Diante das afirmações do governador,o ministro Minc afirmou "por muito menos governantes perderam seus postos". Certamente a sociedade sul mato-grossense saberá, na hora devida, responder a esse tipo de agressões que não é apenas a um grupo, mas é um tipo de comportamento incompatível com as funções e responsabilidades de um homem público, que envergonha o Estado.

Assistimos, no Mato Grosso do sul, uma sinfonia de truculências contra os povos indígenas, os pobres, os sem terra, os homossexuais, os despossuídos da terra. Na verdade as elites desejariam que fossem banidos da terra, pois só assim poderiam gozar tranquilamente seus privilégios nababescos, com a consciência tranqüila,sem serem incomodados. As truculências não são apenas físicas, passam pelos linchamentos morais, pelo desprezo e rechaço do diferente, pela exclusão social, pela penúria econômica, pela negação dos direitos e aprofundamento das desigualdades. Além disso existem as truculências legais, dos despejos, das queimas das casas, a truculência da mídia. Enfim a truculência do racismo, do preconceito, do etnocídio e do genocídio.
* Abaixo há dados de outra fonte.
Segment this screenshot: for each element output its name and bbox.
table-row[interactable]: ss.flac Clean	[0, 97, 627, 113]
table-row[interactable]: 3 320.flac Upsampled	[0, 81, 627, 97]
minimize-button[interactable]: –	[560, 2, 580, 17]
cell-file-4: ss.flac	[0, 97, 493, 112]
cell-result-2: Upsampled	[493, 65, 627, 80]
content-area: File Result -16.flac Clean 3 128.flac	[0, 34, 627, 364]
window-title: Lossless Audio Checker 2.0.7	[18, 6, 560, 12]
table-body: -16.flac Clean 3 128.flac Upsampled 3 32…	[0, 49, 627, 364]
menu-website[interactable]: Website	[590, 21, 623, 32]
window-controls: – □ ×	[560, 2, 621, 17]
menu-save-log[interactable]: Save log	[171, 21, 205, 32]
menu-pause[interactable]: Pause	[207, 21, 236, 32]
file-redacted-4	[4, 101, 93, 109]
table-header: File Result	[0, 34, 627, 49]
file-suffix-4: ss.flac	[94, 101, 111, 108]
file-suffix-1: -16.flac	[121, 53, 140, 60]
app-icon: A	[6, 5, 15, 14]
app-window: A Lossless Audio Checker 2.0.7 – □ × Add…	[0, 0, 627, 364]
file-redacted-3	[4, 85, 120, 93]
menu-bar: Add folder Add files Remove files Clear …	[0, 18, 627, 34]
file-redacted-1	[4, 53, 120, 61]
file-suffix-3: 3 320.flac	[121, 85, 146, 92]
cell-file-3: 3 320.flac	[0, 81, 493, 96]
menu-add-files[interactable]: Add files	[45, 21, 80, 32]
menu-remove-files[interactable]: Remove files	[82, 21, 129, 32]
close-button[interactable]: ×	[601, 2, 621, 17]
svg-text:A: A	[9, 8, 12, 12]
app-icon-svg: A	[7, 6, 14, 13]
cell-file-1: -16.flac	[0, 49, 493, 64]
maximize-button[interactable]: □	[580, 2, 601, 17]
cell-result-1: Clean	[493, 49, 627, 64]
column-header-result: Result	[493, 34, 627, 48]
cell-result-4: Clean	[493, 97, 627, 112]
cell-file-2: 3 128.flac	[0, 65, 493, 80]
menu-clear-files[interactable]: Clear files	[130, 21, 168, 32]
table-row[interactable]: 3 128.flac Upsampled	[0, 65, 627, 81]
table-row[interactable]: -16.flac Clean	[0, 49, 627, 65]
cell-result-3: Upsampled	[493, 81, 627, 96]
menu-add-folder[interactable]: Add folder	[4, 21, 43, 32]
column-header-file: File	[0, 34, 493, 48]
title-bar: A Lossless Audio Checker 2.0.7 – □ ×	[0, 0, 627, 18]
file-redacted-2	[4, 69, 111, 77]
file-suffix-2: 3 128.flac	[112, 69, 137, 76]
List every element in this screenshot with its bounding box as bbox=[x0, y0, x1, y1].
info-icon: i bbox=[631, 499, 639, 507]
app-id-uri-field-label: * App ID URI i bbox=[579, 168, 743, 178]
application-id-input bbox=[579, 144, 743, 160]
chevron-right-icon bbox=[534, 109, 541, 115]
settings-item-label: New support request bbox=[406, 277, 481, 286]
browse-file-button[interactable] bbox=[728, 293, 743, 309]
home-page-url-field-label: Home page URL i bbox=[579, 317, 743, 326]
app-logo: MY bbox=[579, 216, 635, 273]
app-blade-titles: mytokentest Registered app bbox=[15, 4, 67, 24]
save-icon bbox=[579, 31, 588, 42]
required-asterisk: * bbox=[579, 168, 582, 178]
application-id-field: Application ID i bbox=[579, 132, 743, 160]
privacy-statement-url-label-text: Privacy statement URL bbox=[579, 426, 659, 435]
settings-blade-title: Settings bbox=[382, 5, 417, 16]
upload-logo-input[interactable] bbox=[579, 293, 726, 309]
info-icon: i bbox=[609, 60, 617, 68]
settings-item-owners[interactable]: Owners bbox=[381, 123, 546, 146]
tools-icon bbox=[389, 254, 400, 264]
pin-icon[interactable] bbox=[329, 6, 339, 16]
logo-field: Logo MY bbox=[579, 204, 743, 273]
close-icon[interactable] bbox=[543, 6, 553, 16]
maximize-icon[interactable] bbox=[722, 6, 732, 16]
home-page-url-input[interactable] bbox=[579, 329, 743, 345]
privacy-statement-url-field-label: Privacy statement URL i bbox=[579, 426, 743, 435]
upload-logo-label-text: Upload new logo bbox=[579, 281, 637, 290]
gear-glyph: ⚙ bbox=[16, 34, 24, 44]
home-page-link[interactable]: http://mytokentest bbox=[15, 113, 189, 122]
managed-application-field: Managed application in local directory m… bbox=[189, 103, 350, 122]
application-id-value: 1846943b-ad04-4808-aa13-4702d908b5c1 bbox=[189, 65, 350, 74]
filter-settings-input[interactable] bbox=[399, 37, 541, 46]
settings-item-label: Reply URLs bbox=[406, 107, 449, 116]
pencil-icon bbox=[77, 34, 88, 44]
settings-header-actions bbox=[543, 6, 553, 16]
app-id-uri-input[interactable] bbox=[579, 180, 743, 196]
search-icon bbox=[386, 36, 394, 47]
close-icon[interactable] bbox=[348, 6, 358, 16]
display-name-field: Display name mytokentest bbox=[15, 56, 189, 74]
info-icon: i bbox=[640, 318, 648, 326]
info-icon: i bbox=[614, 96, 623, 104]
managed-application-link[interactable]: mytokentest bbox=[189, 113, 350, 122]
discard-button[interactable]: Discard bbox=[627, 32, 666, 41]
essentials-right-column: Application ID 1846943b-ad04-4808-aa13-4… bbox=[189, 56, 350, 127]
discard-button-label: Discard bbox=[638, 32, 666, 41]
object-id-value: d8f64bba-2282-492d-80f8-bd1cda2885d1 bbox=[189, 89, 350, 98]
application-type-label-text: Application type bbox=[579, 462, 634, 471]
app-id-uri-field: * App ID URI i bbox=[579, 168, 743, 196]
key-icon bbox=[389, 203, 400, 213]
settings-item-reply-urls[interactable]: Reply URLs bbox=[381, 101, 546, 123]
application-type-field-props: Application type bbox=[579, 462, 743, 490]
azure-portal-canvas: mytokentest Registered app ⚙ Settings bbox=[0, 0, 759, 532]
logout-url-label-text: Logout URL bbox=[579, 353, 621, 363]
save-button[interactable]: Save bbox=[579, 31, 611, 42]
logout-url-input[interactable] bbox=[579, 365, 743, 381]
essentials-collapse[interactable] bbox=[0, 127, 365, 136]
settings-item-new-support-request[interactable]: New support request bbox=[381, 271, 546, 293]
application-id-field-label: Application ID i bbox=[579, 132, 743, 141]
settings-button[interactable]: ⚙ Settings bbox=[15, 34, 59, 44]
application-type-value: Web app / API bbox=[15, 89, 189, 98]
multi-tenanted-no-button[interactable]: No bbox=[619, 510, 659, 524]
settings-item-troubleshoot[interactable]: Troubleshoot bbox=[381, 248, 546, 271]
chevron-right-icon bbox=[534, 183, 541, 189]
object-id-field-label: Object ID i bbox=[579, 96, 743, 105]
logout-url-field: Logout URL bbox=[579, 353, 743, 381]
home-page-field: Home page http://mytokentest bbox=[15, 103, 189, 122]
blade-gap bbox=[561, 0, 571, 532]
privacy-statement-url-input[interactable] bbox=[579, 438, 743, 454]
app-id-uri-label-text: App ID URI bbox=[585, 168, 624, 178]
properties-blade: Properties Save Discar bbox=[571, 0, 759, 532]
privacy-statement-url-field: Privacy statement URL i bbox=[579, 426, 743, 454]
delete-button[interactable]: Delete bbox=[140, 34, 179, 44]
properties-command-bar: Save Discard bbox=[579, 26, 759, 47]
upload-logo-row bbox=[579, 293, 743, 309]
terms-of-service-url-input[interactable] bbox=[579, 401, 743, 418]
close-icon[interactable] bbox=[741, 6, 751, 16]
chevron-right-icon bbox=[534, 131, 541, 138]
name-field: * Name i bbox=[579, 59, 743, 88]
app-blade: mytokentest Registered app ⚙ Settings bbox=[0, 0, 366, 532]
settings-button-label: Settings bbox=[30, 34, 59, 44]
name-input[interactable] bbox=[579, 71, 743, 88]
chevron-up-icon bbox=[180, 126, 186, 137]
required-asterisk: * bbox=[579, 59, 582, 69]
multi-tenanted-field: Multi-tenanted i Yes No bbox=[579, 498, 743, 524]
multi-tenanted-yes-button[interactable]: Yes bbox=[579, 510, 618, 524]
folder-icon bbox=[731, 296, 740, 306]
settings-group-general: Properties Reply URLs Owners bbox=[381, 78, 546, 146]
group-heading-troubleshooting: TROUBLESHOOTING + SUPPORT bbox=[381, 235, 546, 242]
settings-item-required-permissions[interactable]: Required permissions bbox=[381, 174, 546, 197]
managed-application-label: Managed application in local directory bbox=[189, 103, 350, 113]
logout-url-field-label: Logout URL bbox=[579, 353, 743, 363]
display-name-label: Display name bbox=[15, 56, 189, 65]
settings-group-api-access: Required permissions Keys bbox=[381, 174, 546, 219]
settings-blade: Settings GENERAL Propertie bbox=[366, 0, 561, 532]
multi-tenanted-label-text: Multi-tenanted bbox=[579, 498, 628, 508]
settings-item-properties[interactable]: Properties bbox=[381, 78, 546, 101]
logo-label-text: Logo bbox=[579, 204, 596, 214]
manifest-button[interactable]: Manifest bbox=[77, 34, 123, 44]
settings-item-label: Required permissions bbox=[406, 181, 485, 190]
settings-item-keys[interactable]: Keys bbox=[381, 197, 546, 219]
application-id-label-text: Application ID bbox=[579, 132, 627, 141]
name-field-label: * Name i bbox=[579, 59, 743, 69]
Mas a truculência é também alimentada de esperteza. Prova disso é a recente atitude do governador de se dispor a um diálogo com os movimentos sociais, acreditando assim esvaziar possíveis manifestações públicas que poderiam trazer dividendos negativos nas pretensões eleitorais e chamuscar ainda mais a imagem, pelas afirmações que recentemente correram o mundo.

Espalhando patrulhas
"A entrega de quatro patrulhas mecanizadas foi feita hoje (28 - pelo governador) como um presente para a população de mais de oito mil guaranis/kaiowás, na abertura do desfile cívico em comemoração ao aniversário de 61 anos da cidade de Amambai". (Dourados News 28/09/09)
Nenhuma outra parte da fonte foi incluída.